Dossier NBA : Race to MVP

by Julien | Posted on mardi, mars 17th, 2009

N°3 : Kobe Bryant, Los Angeles Lakers, 28ppg, 5.4rpg et 4.9apg

Kobe Bryant est sûrement ce qui se fait de mieux en NBA. Comme Michael Jordan, le numéro 24 des Lakers a eu la bonne idée de faire comme le bon vin : il s’est bonifié. Songez que lors de la saison 2005-06, Bryant prenait jusqu’à 27 shoots par match … Enorme ! Aujourd’hui il flirte à peine avec les 22 tirs. La faute notamment à un effectif nettement plus pléthorique qu’à l’époque mais aussi à une prise de conscience indéniable de Kobe. Sans ses coéquipiers il n’y aura vraisemblablement pas de titre. Dès que l’angelinos a eu compris cette variable, le titre de MVP lui est tombé dans l’escarcelle !

Un titre individuel que le jeune Kobe Bryant convoitait depuis fort longtemps. Force est de constater que le vieux Kobe, lui, vise plutôt le titre collectif. Ne nous y trompons pas, Bryant veut aussi la bague pour prouver qu’il peut emmener une équipe à lui tout seul au sommet. Mais à y regarder de plus près, on doit se rendre à l’évidence : Kobe Bryant joue mieux … De mieux en mieux.

Les entraîneurs et les General Manager de la NBA ne s’y sont d’ailleurs pas trompés. A la question posée lors d’un récent sondage : qui de Kobe Bryant ou de Lebron James est aujourd’hui le meilleur ‘… la grande majorité a misé sur le Lakers ! Pourquoi ‘ La maturité et l’expérience alliées à un tir extérieur des plus fiables. Phil Jackson allant même jusqu’à avancer que Kobe shoot mieux que Jordan, himself, au même âge. Aujourd’hui le shooting guard shoot il est vrai à 47% de réussite… et pour quelqu’un qui prend 22 fois sa chance lors de 65 matchs consécutifs, on peut quand même se dire que le lascar tient bien son shoot.

Après autant d’éloges, pourquoi ne pas lui décerner une seconde fois consécutive le titre de MVP ‘ Tout simplement parce que Kobe Bryant joue aux côtés d’un certain Pau Gasol et que l’espagnol réussit une de ses meilleurs saisons et qu’il est devenu carrément indispensable aux Lakers. Avec lui, on peut même avancer qu’il est normal que les Los Angeles survolent la côte Ouest. Ses 21pts, 11rbs et 5 passes de moyenne du mois de février ont permis à son équipe d’oublier l’absence d’Andrew Bynum. Et c’est pour cette raison que Kobe a plus de chances de remporter le titre de champion que celui de MVP.

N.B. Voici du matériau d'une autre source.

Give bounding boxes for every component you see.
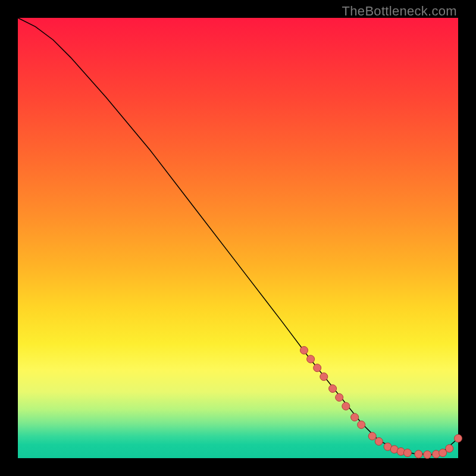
chart-frame: TheBottleneck.com [0, 0, 476, 476]
highlight-dot [439, 449, 447, 457]
highlight-dot [300, 346, 308, 354]
highlight-dot [320, 373, 328, 381]
highlight-dot [342, 402, 350, 410]
highlight-dot [336, 393, 343, 401]
highlight-dot [424, 451, 431, 459]
highlight-dot [307, 355, 315, 363]
highlight-dot [314, 364, 321, 372]
bottleneck-curve [18, 18, 458, 455]
highlight-dot [368, 433, 376, 440]
highlight-dot [351, 414, 359, 421]
highlight-dot [403, 449, 411, 457]
plot-area [18, 18, 458, 458]
watermark-text: TheBottleneck.com [342, 4, 457, 19]
highlight-dot [455, 434, 462, 442]
highlight-dot [446, 444, 453, 452]
highlight-dot [329, 385, 337, 393]
highlight-dot [375, 437, 383, 445]
chart-svg [18, 18, 458, 458]
highlight-dots [300, 346, 462, 458]
highlight-dot [415, 450, 422, 458]
highlight-dot [358, 421, 365, 428]
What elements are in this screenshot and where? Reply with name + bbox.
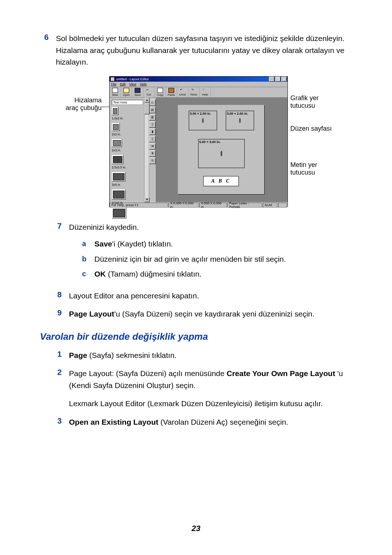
substep-a-text: Save'i (Kaydet) tıklatın.	[94, 238, 173, 250]
new-icon	[112, 88, 118, 93]
status-paper: Paper Letter : Portrait	[227, 203, 262, 208]
sec2-step2-num: 2	[53, 368, 62, 410]
align-vcenter-btn[interactable]: ▤	[149, 107, 156, 113]
ph-item-7[interactable]	[112, 208, 143, 219]
sec2-step3-text: Open an Existing Layout (Varolan Düzeni …	[69, 416, 352, 428]
cut-icon: ✂	[146, 88, 151, 93]
layout-editor-figure: Hizalama araç çubuğu Grafik yer tutucusu…	[58, 76, 334, 207]
toolbar-cut[interactable]: ✂Cut	[143, 87, 155, 97]
canvas-area: 3.00 × 2.00 in. 3.00 × 2.00 in. 5.00 × 3…	[156, 98, 287, 202]
substep-a-marker: a	[82, 238, 89, 250]
scroll-down-button[interactable]: ▼	[144, 197, 150, 202]
status-grip	[278, 203, 287, 208]
callout-graphic-placeholder: Grafik yer tutucusu	[290, 94, 319, 110]
toolbar-copy[interactable]: Copy	[155, 87, 166, 97]
step-number-6: 6	[40, 33, 49, 68]
help-icon: ?	[203, 88, 208, 93]
layout-page-canvas[interactable]: 3.00 × 2.00 in. 3.00 × 2.00 in. 5.00 × 3…	[178, 105, 264, 194]
open-icon	[123, 88, 129, 93]
substep-c-marker: c	[82, 268, 89, 280]
gear-icon	[202, 119, 204, 122]
substep-b-marker: b	[82, 253, 89, 265]
section-title-edit-existing-layout: Varolan bir düzende değişiklik yapma	[40, 331, 352, 342]
align-hcenter-btn[interactable]: ▮	[149, 128, 156, 135]
layout-editor-window: untitled - Layout Editor _ ❐ × File Edit…	[109, 76, 288, 207]
window-minimize-button[interactable]: _	[269, 77, 274, 82]
sec2-step1-text: Page (Sayfa) sekmesini tıklatın.	[69, 350, 352, 362]
gear-icon	[239, 119, 241, 122]
toolbar-open[interactable]: Open	[121, 87, 132, 97]
callout-align-toolbar: Hizalama araç çubuğu	[58, 97, 102, 112]
copy-icon	[157, 88, 163, 93]
window-maximize-button[interactable]: ❐	[275, 77, 281, 82]
step-number-9: 9	[53, 308, 62, 320]
redo-icon: ↷	[191, 88, 196, 93]
ph-item-2[interactable]: 2x2 in.	[112, 123, 143, 136]
toolbar-redo[interactable]: ↷Redo	[188, 87, 200, 97]
toolbar: New Open Save ✂Cut Copy Paste ↶Undo ↷Red…	[110, 87, 287, 98]
toolbar-undo[interactable]: ↶Undo	[177, 87, 188, 97]
text-area-label: Text Area	[112, 100, 143, 105]
sec2-step2-para2: Lexmark Layout Editor (Lexmark Düzen Düz…	[69, 398, 352, 410]
align-bottom-btn[interactable]: ▥	[149, 114, 156, 121]
step-number-8: 8	[53, 290, 62, 302]
window-titlebar: untitled - Layout Editor _ ❐ ×	[110, 77, 287, 82]
ph-item-6[interactable]: 3.5x5 in.	[112, 189, 143, 205]
toolbar-save[interactable]: Save	[132, 87, 143, 97]
window-title: untitled - Layout Editor	[116, 77, 149, 81]
page-number: 23	[0, 524, 392, 533]
alignment-toolbar: ▭ ▤ ▥ ▯ ▮ ▯ ⇆ ⇅ ↻	[149, 98, 156, 202]
callout-text-placeholder: Metin yer tutucusu	[290, 161, 317, 176]
substep-c-text: OK (Tamam) düğmesini tıklatın.	[94, 268, 201, 280]
text-placeholder[interactable]: A B C	[203, 176, 239, 186]
workarea: Text Area 1.6x2 in. 2x2 in. 2x3 in. 2.5x…	[110, 98, 287, 202]
gear-icon	[221, 152, 222, 155]
sec2-step2-text: Page Layout: (Sayfa Düzeni) açılı menüsü…	[69, 368, 352, 410]
step-text-6: Sol bölmedeki yer tutucuları düzen sayfa…	[56, 33, 352, 68]
window-app-icon	[110, 77, 115, 81]
step-number-7: 7	[53, 221, 62, 283]
toolbar-new[interactable]: New	[110, 87, 121, 97]
distribute-v-btn[interactable]: ⇅	[149, 150, 156, 157]
menu-help[interactable]: Help	[140, 82, 147, 86]
graphic-placeholder-1[interactable]: 3.00 × 2.00 in.	[189, 111, 217, 130]
align-left-btn[interactable]: ▯	[149, 121, 156, 128]
step-text-9: Page Layout'u (Sayfa Düzeni) seçin ve ka…	[69, 308, 352, 320]
menu-file[interactable]: File	[111, 82, 117, 86]
distribute-h-btn[interactable]: ⇆	[149, 143, 156, 150]
ph-item-4[interactable]: 2.5x3.5 in.	[112, 155, 143, 169]
window-menubar: File Edit View Help	[110, 82, 287, 87]
paste-icon	[168, 88, 174, 93]
graphic-placeholder-3[interactable]: 5.00 × 3.00 in.	[198, 139, 245, 168]
status-size: 0.000 X 0.000 in	[199, 203, 226, 208]
sec2-step1-num: 1	[53, 350, 62, 362]
save-icon	[135, 88, 140, 93]
align-top-btn[interactable]: ▭	[149, 99, 156, 106]
status-coord: X:0.000 Y:0.000 in	[168, 203, 199, 208]
menu-view[interactable]: View	[129, 82, 136, 86]
undo-icon: ↶	[180, 88, 185, 93]
window-close-button[interactable]: ×	[281, 77, 287, 82]
left-pane-scrollbar[interactable]: ▲ ▼	[144, 98, 149, 202]
scroll-up-button[interactable]: ▲	[144, 98, 150, 103]
scroll-thumb[interactable]	[144, 103, 150, 114]
substep-b-text: Düzeniniz için bir ad girin ve açılır me…	[94, 253, 286, 265]
document-page: 6 Sol bölmedeki yer tutucuları düzen say…	[0, 0, 392, 555]
ph-item-3[interactable]: 2x3 in.	[112, 139, 143, 152]
menu-edit[interactable]: Edit	[120, 82, 126, 86]
sec2-step3-num: 3	[53, 416, 62, 428]
align-right-btn[interactable]: ▯	[149, 136, 156, 142]
callout-layout-page: Düzen sayfası	[290, 125, 332, 132]
graphic-placeholder-2[interactable]: 3.00 × 2.00 in.	[226, 111, 254, 130]
toolbar-help[interactable]: ?Help	[200, 87, 211, 97]
status-num: NUM	[263, 203, 277, 208]
placeholder-pane: Text Area 1.6x2 in. 2x2 in. 2x3 in. 2.5x…	[110, 98, 149, 202]
ph-item-5[interactable]: 3x5 in.	[112, 172, 143, 187]
ph-item-1[interactable]: 1.6x2 in.	[112, 107, 143, 120]
rotate-btn[interactable]: ↻	[149, 158, 156, 164]
step-text-8: Layout Editor ana penceresini kapatın.	[69, 290, 352, 302]
toolbar-paste[interactable]: Paste	[166, 87, 177, 97]
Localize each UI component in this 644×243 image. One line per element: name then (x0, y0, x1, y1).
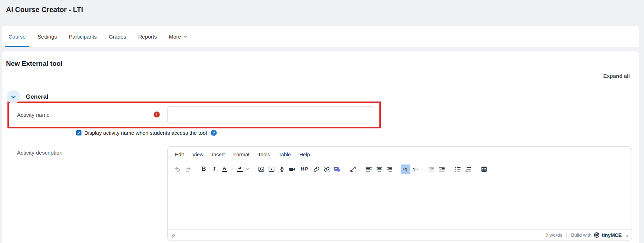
tab-grades[interactable]: Grades (104, 26, 131, 47)
align-center-icon (376, 166, 383, 173)
remove-link-button[interactable] (322, 164, 332, 174)
menu-edit[interactable]: Edit (172, 150, 187, 159)
rtl-direction-button[interactable]: ¶ (411, 164, 420, 174)
record-audio-button[interactable] (277, 164, 287, 174)
page-title: AI Course Creator - LTI (6, 6, 83, 14)
tab-reports[interactable]: Reports (134, 26, 162, 47)
ordered-list-button[interactable]: 123 (463, 164, 473, 174)
menu-format[interactable]: Format (230, 150, 253, 159)
element-path[interactable]: p (172, 232, 175, 238)
section-general-title: General (26, 93, 48, 100)
collapse-section-button[interactable] (7, 90, 20, 104)
branding-name: tinyMCE (602, 232, 622, 238)
outdent-icon (428, 166, 435, 173)
activity-name-input[interactable] (167, 106, 374, 123)
tinymce-branding-link[interactable]: Build with tinyMCE (571, 232, 622, 238)
editor-menubar: Edit View Insert Format Tools Table Help (168, 147, 632, 161)
microphone-icon (278, 166, 285, 173)
highlight-color-button[interactable] (235, 164, 245, 174)
chevron-down-icon (183, 35, 187, 39)
redo-icon (185, 166, 191, 173)
section-general-header: General (7, 90, 48, 104)
italic-icon: I (213, 166, 215, 172)
word-count: 0 words (546, 232, 562, 238)
media-icon (268, 166, 275, 173)
undo-icon (174, 166, 181, 173)
form-card: New External tool Expand all General Act… (2, 51, 639, 243)
editor-statusbar: p 0 words Build with tinyMCE (168, 229, 632, 241)
menu-table[interactable]: Table (275, 150, 294, 159)
display-name-checkbox[interactable] (76, 130, 81, 135)
numbered-list-icon: 123 (465, 166, 471, 173)
editor-resize-handle[interactable] (624, 233, 628, 237)
ms-teams-icon (334, 166, 340, 173)
tab-course[interactable]: Course (4, 26, 30, 47)
display-name-checkbox-label: Display activity name when students acce… (84, 130, 207, 136)
insert-image-button[interactable] (256, 164, 266, 174)
activity-description-label: Activity description (17, 150, 62, 156)
help-icon[interactable]: ? (211, 130, 217, 136)
menu-view[interactable]: View (189, 150, 207, 159)
insert-h5p-button[interactable]: H-P (298, 164, 311, 174)
h5p-icon: H-P (301, 167, 308, 172)
rtl-icon: ¶ (412, 166, 419, 173)
insert-media-button[interactable] (267, 164, 276, 174)
tab-more[interactable]: More (164, 26, 192, 47)
editor-toolbar: B I A (168, 161, 632, 177)
menu-help[interactable]: Help (296, 150, 313, 159)
align-center-button[interactable] (374, 164, 384, 174)
undo-button[interactable] (173, 164, 182, 174)
redo-button[interactable] (183, 164, 193, 174)
unordered-list-button[interactable] (453, 164, 463, 174)
required-icon: ! (154, 111, 160, 117)
menu-tools[interactable]: Tools (255, 150, 273, 159)
italic-button[interactable]: I (209, 164, 219, 174)
indent-button[interactable] (437, 164, 447, 174)
branding-prefix: Build with (571, 232, 592, 238)
ltr-icon: ¶ (402, 166, 409, 173)
check-icon (77, 131, 81, 135)
text-color-menu-button[interactable] (229, 164, 235, 174)
tinymce-logo-icon (594, 232, 600, 238)
svg-text:¶: ¶ (413, 166, 416, 172)
tab-participants[interactable]: Participants (64, 26, 101, 47)
form-title: New External tool (6, 60, 62, 68)
image-icon (258, 166, 265, 173)
bullet-list-icon (454, 166, 461, 173)
course-nav-tabs: Course Settings Participants Grades Repo… (2, 26, 639, 47)
video-camera-icon (289, 166, 295, 173)
svg-text:¶: ¶ (405, 166, 407, 172)
table-icon (481, 166, 487, 173)
align-left-button[interactable] (364, 164, 374, 174)
menu-insert[interactable]: Insert (209, 150, 228, 159)
bold-icon: B (202, 166, 206, 172)
align-right-icon (386, 166, 393, 173)
highlight-color-icon (237, 166, 243, 172)
svg-text:3: 3 (465, 170, 467, 172)
align-right-button[interactable] (385, 164, 394, 174)
align-left-icon (366, 166, 372, 173)
bold-button[interactable]: B (199, 164, 209, 174)
highlight-color-menu-button[interactable] (245, 164, 250, 174)
chevron-down-icon (230, 167, 234, 171)
insert-link-button[interactable] (312, 164, 321, 174)
record-video-button[interactable] (287, 164, 297, 174)
ltr-direction-button[interactable]: ¶ (401, 164, 410, 174)
outdent-button[interactable] (427, 164, 436, 174)
statusbar-divider (566, 232, 567, 238)
chevron-down-icon (246, 167, 249, 171)
text-color-icon: A (222, 166, 227, 172)
expand-all-link[interactable]: Expand all (603, 73, 630, 79)
link-icon (313, 166, 320, 173)
indent-icon (439, 166, 445, 173)
insert-table-button[interactable] (479, 164, 489, 174)
activity-name-label: Activity name (17, 112, 50, 118)
tab-settings[interactable]: Settings (33, 26, 61, 47)
rich-text-editor: Edit View Insert Format Tools Table Help… (167, 146, 632, 241)
activity-name-highlight-box: Activity name ! (7, 102, 381, 128)
fullscreen-button[interactable] (348, 164, 358, 174)
text-color-button[interactable]: A (220, 164, 229, 174)
display-name-option-row: Display activity name when students acce… (76, 130, 217, 136)
ms-teams-button[interactable] (332, 164, 342, 174)
editor-content-area[interactable] (168, 177, 632, 229)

N°2 : Dwayne Wade, Miami Heat, 29.7ppg, 5.1rpg et 7.7 apg

Meilleur marqueur, deuxième intercepteur, huitième passeur de la ligue, Dwayne Wade a le vent en poupe et la faveur des suffrages. Il faut dire que le joueur du Heat est tout simplement intenable et inarrêtable cette saison. Dans la foulée de sa campagne Olympique remarquablement réussie, « Flash » ne faiblit pas ! Au contraire, il monte en puissance au fur et à mesure de la saison. 49.5% de réussite pour 21 shoots par match, on frise l’excellence !

Ajoutez à cela une activité incessante dans tous les secteurs du jeu et vous obtenez le profil idéal du MVP. D’autant que le bonhomme a réussi à faire renaître Miami de ses cendres. 15 victoires et le bonnet d’âne l’an passé, le Heat en est déjà à 35 avec une cinquième place de la conférence Est qui devrait, sauf relâchement ou blessure, leur assurer une place en Play Off.

Wade est presque l’antithèse de Bryant. Comprenez par là que si le Californien peut compter sur un effectif de qualité, le Floridien, lui, n’a pas cette chance. Certes, son équipe n’est pas dénuée de talents mais ni Shawn Marion ni Jermaine O’Neal n’ont su lui apporter le soutien nécessaire pour faire de Miami un outsider à l’Est. Micheal Beasley est trop jeune, Mario Chalmers trop tendre, Jamario Moon trop défensif et Jermaine O’Neal trop décevant. De fait, Dwayne Wade est obligé de se démener et d’en faire plus que la moyenne. Jugez par vous-même : Wade a déjà dépassé 10 fois la barre des 40 points cette saison… Sur 64 rencontres cela représente 15% des matchs ou le joueur est obligé de mettre plus de 40% de son équipe (19ème attaque avec 98.15ppg).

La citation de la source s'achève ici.